___ Data to process

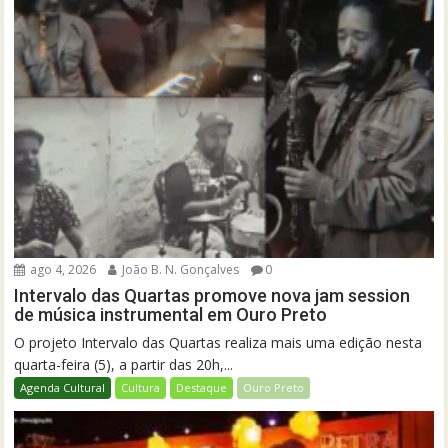
ago 4, 2026
João B. N. Gonçalves
0
Intervalo das Quartas promove nova jam session
de música instrumental em Ouro Preto
O projeto Intervalo das Quartas realiza mais uma edição nesta
quarta-feira (5), a partir das 20h,...
Agenda Cultural
Cultura
Destaque
Ouro Preto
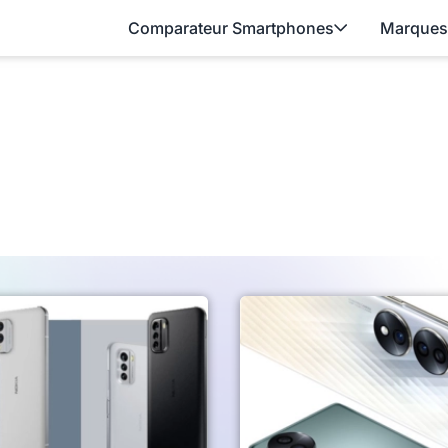
Comparateur Smartphones
Marques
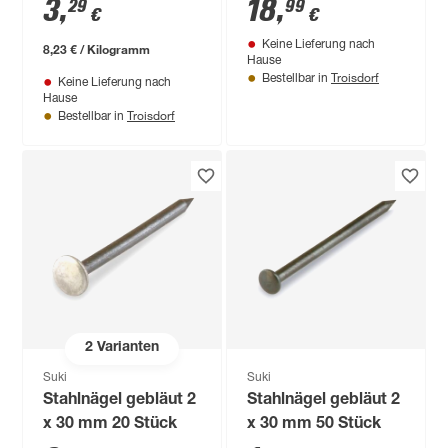
3
,
18
,
29
99
€
€
Keine Lieferung nach
8,23 € / Kilogramm
Hause
Troisdorf
Bestellbar in
Keine Lieferung nach
Hause
Troisdorf
Bestellbar in
2
Varianten
Suki
Suki
Stahlnägel gebläut 2
Stahlnägel gebläut 2
x 30 mm 20 Stück
x 30 mm 50 Stück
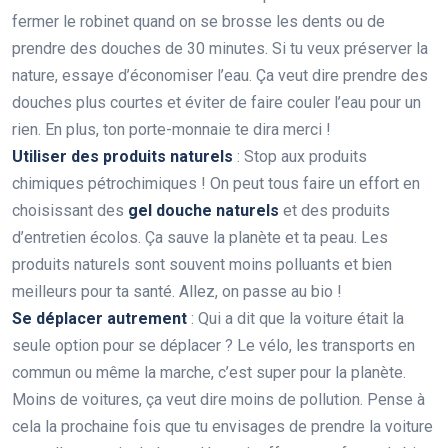
fermer le robinet quand on se brosse les dents ou de
prendre des douches de 30 minutes. Si tu veux préserver la
nature, essaye d’économiser l’eau. Ça veut dire prendre des
douches plus courtes et éviter de faire couler l’eau pour un
rien. En plus, ton porte-monnaie te dira merci !
Utiliser des produits naturels
: Stop aux produits
chimiques pétrochimiques ! On peut tous faire un effort en
choisissant des
gel douche naturels
et des produits
d’entretien écolos. Ça sauve la planète et ta peau. Les
produits naturels sont souvent moins polluants et bien
meilleurs pour ta santé. Allez, on passe au bio !
Se déplacer autrement
: Qui a dit que la voiture était la
seule option pour se déplacer ? Le vélo, les transports en
commun ou même la marche, c’est super pour la planète.
Moins de voitures, ça veut dire moins de pollution. Pense à
cela la prochaine fois que tu envisages de prendre la voiture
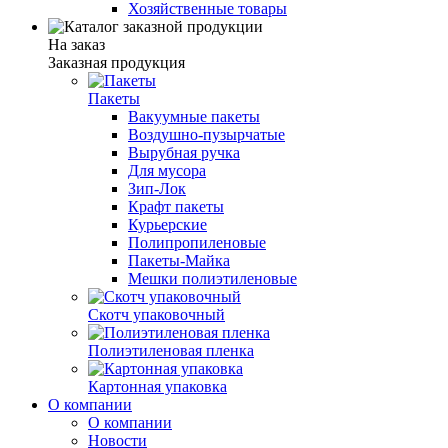
Хозяйственные товары
На заказ
Заказная продукция
Пакеты
Вакуумные пакеты
Воздушно-пузырчатые
Вырубная ручка
Для мусора
Зип-Лок
Крафт пакеты
Курьерские
Полипропиленовые
Пакеты-Майка
Мешки полиэтиленовые
Скотч упаковочный
Полиэтиленовая пленка
Картонная упаковка
О компании
О компании
Новости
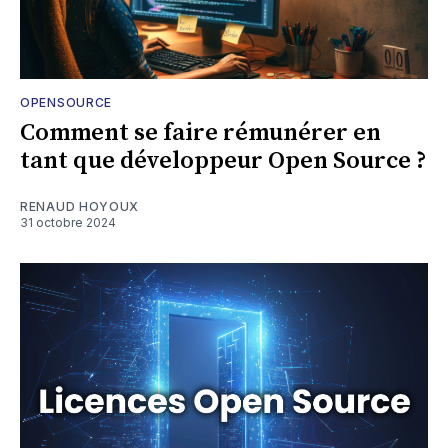
OPENSOURCE
Comment se faire rémunérer en
tant que développeur Open Source ?
RENAUD HOYOUX
31 octobre 2024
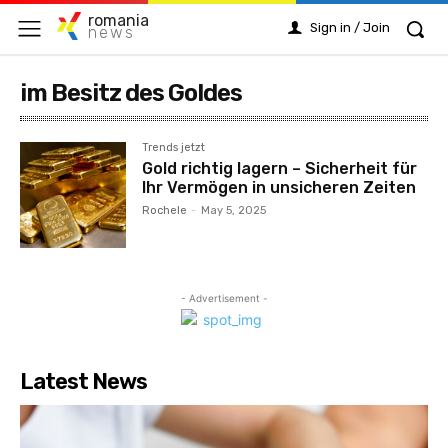
romania
Sign in / Join
news
im Besitz des Goldes
Trends jetzt
Gold richtig lagern – Sicherheit für
Ihr Vermögen in unsicheren Zeiten
Rochele
-
May 5, 2025
- Advertisement -
Latest News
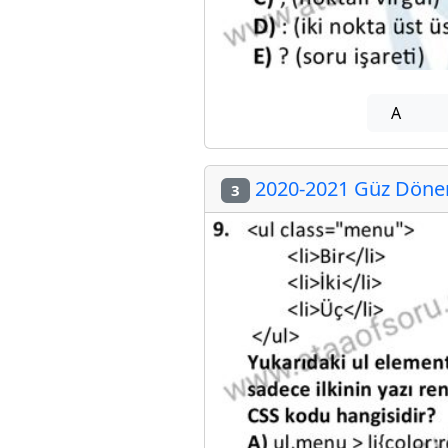
A
2020-2021 Güz Dönemi
3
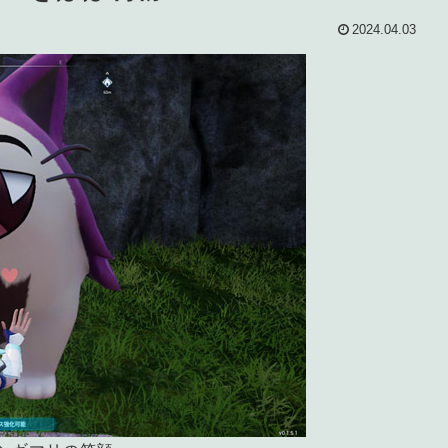
2024.04.03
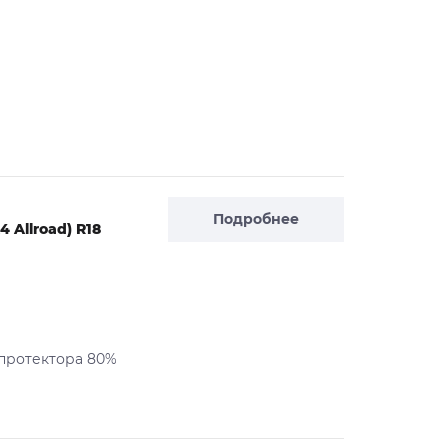
Подробнее
 Allroad) R18
 протектора 80%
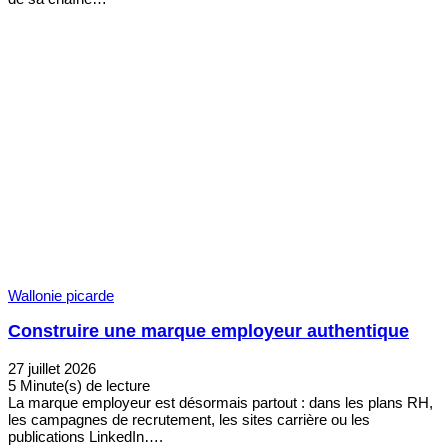
Wallonie picarde
Construire une marque employeur authentique
27 juillet 2026
5 Minute(s) de lecture
La marque employeur est désormais partout : dans les plans RH,
les campagnes de recrutement, les sites carrière ou les
publications LinkedIn….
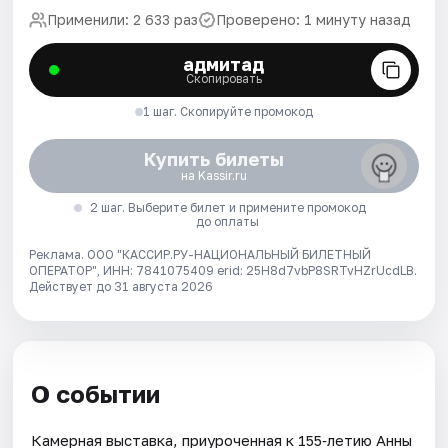
Применили: 2 633 раз
Проверено: 1 минуту назад
адмитад
Скопировать
1 шаг. Скопируйте промокод
Купить билеты
на Kassir.ru
2 шаг. Выберите билет и примените промокод
до оплаты
Реклама. ООО "КАССИР.РУ-НАЦИОНАЛЬНЫЙ БИЛЕТНЫЙ
ОПЕРАТОР", ИНН: 7841075409 erid: 25H8d7vbP8SRTvHZrUcdLB.
Действует до 31 августа 2026
О событии
Камерная выставка, приуроченная к 155‑летию Анны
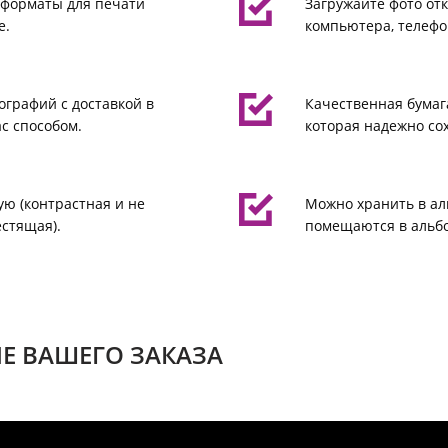
 форматы для печати
Загружайте фото отк
е.
компьютера, телефо
ографий с доставкой в
Качественная бумаг
с способом.
которая надежно со
ую (контрастная и не
Можно хранить в ал
естящая).
помещаются в альбо
Е ВАШЕГО ЗАКАЗА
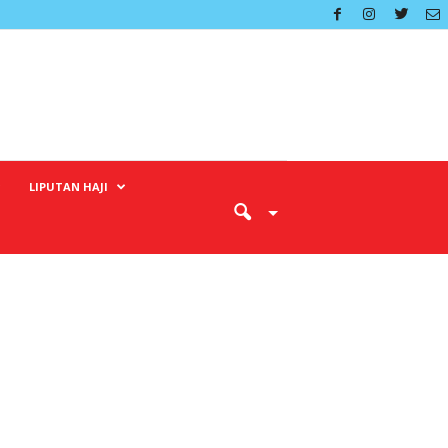
LIPUTAN HAJI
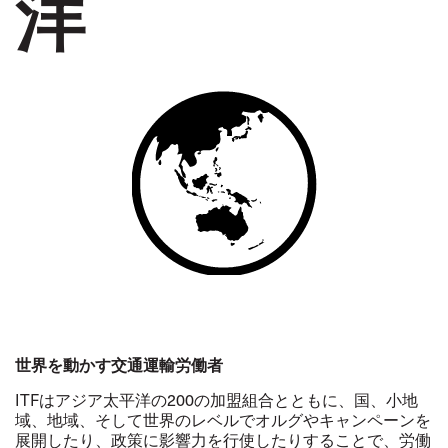
洋
世界を動かす交通運輸労働者
ITFはアジア太平洋の200の加盟組合とともに、国、小地
域、地域、そして世界のレベルでオルグやキャンペーンを
展開したり、政策に影響力を行使したりすることで、労働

______

Retype the listing above exactly as it appears, omitting the pictures.

ago 4, 2026
João B. N. Gonçalves
0
Intervalo das Quartas promove nova jam session
de música instrumental em Ouro Preto
O projeto Intervalo das Quartas realiza mais uma edição nesta
quarta-feira (5), a partir das 20h,...
Agenda Cultural
Cultura
Destaque
Ouro Preto
Comparateur Smartphones
Marques
3
,
18
,
29
99
€
€
Keine Lieferung nach
8,23 € / Kilogramm
Hause
Troisdorf
Bestellbar in
Keine Lieferung nach
Hause
Troisdorf
Bestellbar in
2
Varianten
Suki
Suki
Stahlnägel gebläut 2
Stahlnägel gebläut 2
x 30 mm 20 Stück
x 30 mm 50 Stück
fermer le robinet quand on se brosse les dents ou de
prendre des douches de 30 minutes. Si tu veux préserver la
nature, essaye d’économiser l’eau. Ça veut dire prendre des
douches plus courtes et éviter de faire couler l’eau pour un
rien. En plus, ton porte-monnaie te dira merci !
Utiliser des produits naturels
: Stop aux produits
chimiques pétrochimiques ! On peut tous faire un effort en
choisissant des
gel douche naturels
et des produits
d’entretien écolos. Ça sauve la planète et ta peau. Les
produits naturels sont souvent moins polluants et bien
meilleurs pour ta santé. Allez, on passe au bio !
Se déplacer autrement
: Qui a dit que la voiture était la
seule option pour se déplacer ? Le vélo, les transports en
commun ou même la marche, c’est super pour la planète.
Moins de voitures, ça veut dire moins de pollution. Pense à
cela la prochaine fois que tu envisages de prendre la voiture
Хозяйственные товары
На заказ
Заказная продукция
Пакеты
Вакуумные пакеты
Воздушно-пузырчатые
Вырубная ручка
Для мусора
Зип-Лок
Крафт пакеты
Курьерские
Полипропиленовые
Пакеты-Майка
Мешки полиэтиленовые
Скотч упаковочный
Полиэтиленовая пленка
Картонная упаковка
О компании
О компании
Новости
OPENSOURCE
Comment se faire rémunérer en
tant que développeur Open Source ?
RENAUD HOYOUX
31 octobre 2024
romania
Sign in / Join
news
im Besitz des Goldes
Trends jetzt
Gold richtig lagern – Sicherheit für
Ihr Vermögen in unsicheren Zeiten
Rochele
-
May 5, 2025
- Advertisement -
Latest News
A
2020-2021 Güz Dönemi
3
2024.04.03
Подробнее
 Allroad) R18
 протектора 80%
Wallonie picarde
Construire une marque employeur authentique
27 juillet 2026
5 Minute(s) de lecture
La marque employeur est désormais partout : dans les plans RH,
les campagnes de recrutement, les sites carrière ou les
publications LinkedIn….
Применили: 2 633 раз
Проверено: 1 минуту назад
адмитад
Скопировать
1 шаг. Скопируйте промокод
Купить билеты
на Kassir.ru
2 шаг. Выберите билет и примените промокод
до оплаты
Реклама. ООО "КАССИР.РУ-НАЦИОНАЛЬНЫЙ БИЛЕТНЫЙ
ОПЕРАТОР", ИНН: 7841075409 erid: 25H8d7vbP8SRTvHZrUcdLB.
Действует до 31 августа 2026
О событии
Камерная выставка, приуроченная к 155‑летию Анны
 форматы для печати
Загружайте фото отк
е.
компьютера, телефо
ографий с доставкой в
Качественная бумаг
с способом.
которая надежно со
ую (контрастная и не
Можно хранить в ал
естящая).
помещаются в альбо
Е ВАШЕГО ЗАКАЗА
LIPUTAN HAJI
洋
世界を動かす交通運輸労働者
ITFはアジア太平洋の200の加盟組合とともに、国、小地
域、地域、そして世界のレベルでオルグやキャンペーンを
展開したり、政策に影響力を行使したりすることで、労働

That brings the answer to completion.